Data items
· · · ·

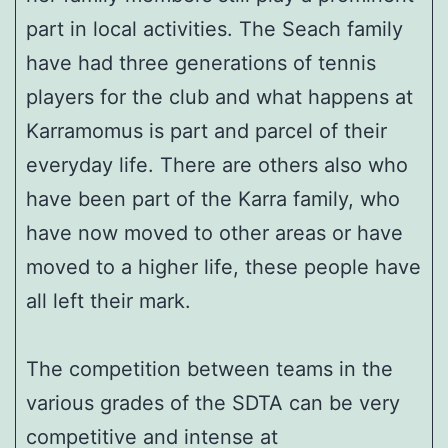
part in local activities. The Seach family
have had three generations of tennis
players for the club and what happens at
Karramomus is part and parcel of their
everyday life. There are others also who
have been part of the Karra family, who
have now moved to other areas or have
moved to a higher life, these people have
all left their mark.
The competition between teams in the
various grades of the SDTA can be very
competitive and intense at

· · · ·

→ **Task objective**
List every line above containing the word "their".

→ **Task output**
Karramomus is part and parcel of their
all left their mark.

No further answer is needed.